I’ve been on a bit of a hiatus from blogging, but there’s no time like a Monday to get started again…
Last week, the safety marshal at the shooting range provided a great example of why it's important for all stakeholders to understand the business rules around an information subject. You may be surprised to learn that deep discussions of business intelligence occur at the gun range, but I'd hazard a guess that this locale is second only to the shower in regard to IT inspiration.
Here's the shooting setup: I'm shooting at a 23" x 35" sheet of paper. Each target on the sheet is a set of concentric ovals, 11" tall and 7" wide.* Five of these targets are arranged in an X shape on the sheet, like the pips on the "5" side of a die. When the sheet is 10 yards away, the 1.5" x 1" 10-ring is fairly small.
I'd gone through six or seven rounds of a particular drill, which is sixty or seventy shots. (Five shots per gun per round.**) I had just reeled in the target when the marshal walked by. He glanced at the holes -- every shot was within a target boundary, but fairly few had hit the 10-ring.
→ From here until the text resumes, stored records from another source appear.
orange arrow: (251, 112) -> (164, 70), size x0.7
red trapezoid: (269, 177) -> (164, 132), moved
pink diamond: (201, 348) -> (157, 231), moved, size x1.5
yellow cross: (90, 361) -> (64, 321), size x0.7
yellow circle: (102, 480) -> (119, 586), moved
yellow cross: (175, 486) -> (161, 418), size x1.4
The marshal's assessment: "Everyone has a bad day now and again."
The hell you say? That was some great shooting!
The problem wasn't simply my low standards.*** We're clearly not on the same page with the business problem.
The marshal assumed he knew both the context and goal of the drill. Most people at the range focus**** on hitting the 10-ring as often as possible, prioritizing pinpoint accuracy. Hence, the a 10 is worth more than a 9, which is worth more than an 8.
But those aren't the rules in the type of shooting I enjoy. In a nutshell: there are five metal plate targets, each around 18" in diameter. You get 10 shots, five from each gun. Each target must be hit twice, and often you're required to hit them in a particular order. A hit anywhere on the plate counts as "success," and the event is TIMED, not scored. Miss a shot and penalty time is added to your final result.
In other words, the goal is not precision. The goal is accurate-ish speed. That's important.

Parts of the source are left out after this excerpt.